_EXERCISE REQUIREMENTS_
Filter these records by the string "Luglio", copying each line that holds it.

** SUPPLIED RECORDS follows **

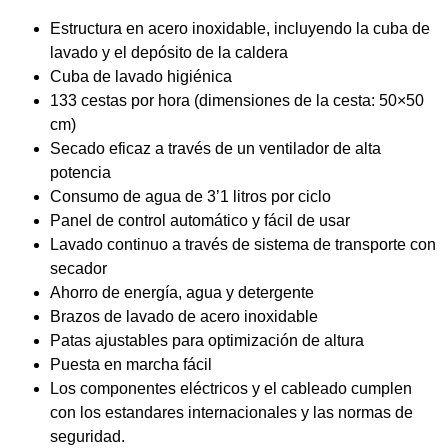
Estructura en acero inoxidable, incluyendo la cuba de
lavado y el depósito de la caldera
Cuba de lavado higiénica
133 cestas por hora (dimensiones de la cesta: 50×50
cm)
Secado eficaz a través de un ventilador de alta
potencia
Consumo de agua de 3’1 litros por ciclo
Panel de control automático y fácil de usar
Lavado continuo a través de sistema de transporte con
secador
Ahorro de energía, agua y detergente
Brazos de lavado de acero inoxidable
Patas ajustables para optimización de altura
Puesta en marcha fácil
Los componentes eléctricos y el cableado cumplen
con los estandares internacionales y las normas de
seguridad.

** End of SUPPLIED RECORDS **
** SUPPLIED RECORDS follows **

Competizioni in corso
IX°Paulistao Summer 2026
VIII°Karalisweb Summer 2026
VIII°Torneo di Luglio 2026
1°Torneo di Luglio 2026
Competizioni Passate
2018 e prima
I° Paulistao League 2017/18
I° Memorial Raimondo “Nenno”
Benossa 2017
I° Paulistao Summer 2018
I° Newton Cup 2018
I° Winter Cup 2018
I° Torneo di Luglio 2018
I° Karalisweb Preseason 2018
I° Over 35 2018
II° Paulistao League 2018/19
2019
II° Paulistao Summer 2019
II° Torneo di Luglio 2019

** End of SUPPLIED RECORDS **

_WRITTEN SOLUTION_
VIII°Torneo di Luglio 2026
1°Torneo di Luglio 2026
I° Torneo di Luglio 2018
II° Torneo di Luglio 2019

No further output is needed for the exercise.